あなたのには無限の可能性があるからです。

あなたの限界は、あなたの想像力の限界とも言えます。

今のあなたではとてもできないと思えるようなゴールを先にイメージします。

まず行動するのではなく、先にイメージを広げています。

もちろん、あなたが心からやりたいゴールをイメージすることが大事です。

「こうなったらいいな」「考えただけでワクワクする」と思えるようなことを、イメージしてみるのです。

そのためには、現実的になってはいけません。

ルー・タイスは、よく桁を一つ上げて考えることをアドバイスします。

たとえば、

  • いつものランチが1000円ならば10000万円のランチを食べる。
  • いつも着ているジャケットの値段が10000円なら100000円のジェケットヲを着る。
  • いつも買う車が10万円の中古車だとしたら、1000万円の新車を買う。

といった具合です。

具体的な目標から、大きな目標を考えていく方法です。

大きなゴールを掲げることが出来たら、それに向かって自分を成長させていきます。

「私にはできる」と脳に刷り込み、信じて選択と行動を繰り返すことで、あなたの成長は加速していきます。

8、ゴールの達成方法について心配しない

大きなゴールを設定するときは、先に達成方法を考えてはいけません。

達成方法がわからなかったら、「うまくいくはずがない」と考えがちですが、あらかじめそれがわかっている必要はありません。

ゴールを定めさえすれば、認識することが出来る。

ルー・タイスのこの言葉は、地域の公園のごみ拾いに参加したら、その正しさがわかります。

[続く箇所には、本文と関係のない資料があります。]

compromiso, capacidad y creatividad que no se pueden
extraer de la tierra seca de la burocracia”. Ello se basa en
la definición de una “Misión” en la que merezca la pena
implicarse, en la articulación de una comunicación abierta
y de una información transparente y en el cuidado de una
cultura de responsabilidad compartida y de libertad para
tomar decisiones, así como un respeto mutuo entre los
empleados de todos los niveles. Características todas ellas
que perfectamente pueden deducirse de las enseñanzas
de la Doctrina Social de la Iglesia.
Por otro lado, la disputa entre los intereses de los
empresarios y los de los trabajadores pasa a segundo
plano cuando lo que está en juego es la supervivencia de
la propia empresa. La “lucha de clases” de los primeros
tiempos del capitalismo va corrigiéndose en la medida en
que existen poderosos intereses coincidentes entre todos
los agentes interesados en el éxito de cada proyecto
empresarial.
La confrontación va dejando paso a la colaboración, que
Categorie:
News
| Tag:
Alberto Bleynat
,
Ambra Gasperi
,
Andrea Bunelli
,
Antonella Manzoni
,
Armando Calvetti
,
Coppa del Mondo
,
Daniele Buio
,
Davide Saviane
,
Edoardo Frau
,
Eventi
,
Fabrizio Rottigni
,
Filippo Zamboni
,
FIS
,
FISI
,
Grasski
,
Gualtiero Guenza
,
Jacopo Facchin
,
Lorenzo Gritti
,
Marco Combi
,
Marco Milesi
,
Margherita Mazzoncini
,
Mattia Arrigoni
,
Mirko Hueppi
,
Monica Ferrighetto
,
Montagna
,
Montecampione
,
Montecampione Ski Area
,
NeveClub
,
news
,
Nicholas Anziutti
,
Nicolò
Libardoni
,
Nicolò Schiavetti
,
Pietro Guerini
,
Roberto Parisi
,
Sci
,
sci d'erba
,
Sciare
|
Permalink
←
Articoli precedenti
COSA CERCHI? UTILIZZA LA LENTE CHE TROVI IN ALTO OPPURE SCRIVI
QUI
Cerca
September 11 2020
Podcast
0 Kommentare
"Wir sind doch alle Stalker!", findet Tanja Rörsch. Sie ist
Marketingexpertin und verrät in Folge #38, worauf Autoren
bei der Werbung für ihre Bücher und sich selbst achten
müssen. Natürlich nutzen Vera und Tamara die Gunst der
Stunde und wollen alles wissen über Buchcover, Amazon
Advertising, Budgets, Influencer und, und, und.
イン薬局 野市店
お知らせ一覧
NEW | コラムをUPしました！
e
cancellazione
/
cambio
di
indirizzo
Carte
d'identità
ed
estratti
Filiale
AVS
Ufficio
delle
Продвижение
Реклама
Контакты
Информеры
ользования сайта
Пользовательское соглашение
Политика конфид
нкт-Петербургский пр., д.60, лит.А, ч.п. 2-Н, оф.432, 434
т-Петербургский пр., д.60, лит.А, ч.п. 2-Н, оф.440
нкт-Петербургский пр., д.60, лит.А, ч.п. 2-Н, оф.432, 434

拾ったごみとして、たとえば、「ビニールごみ」と決めておくと、自然とそれが目に入ります。

その他のごみには目もくれず、「ビニールごみ」だけが目に入ります。

それは、集めるごみを「ビニールごみ」と決めたからです。

高いゴールを設定し、目的志向を働かせることは、それと同じことです。

ゴールを設定しなかったら、目的志向は働かなくなり、ゴールの達成方法も見えてきません。

全てのカギは、ゴール設定とゴールを達成したゴールを達成した自分の姿を強くイメージすることです。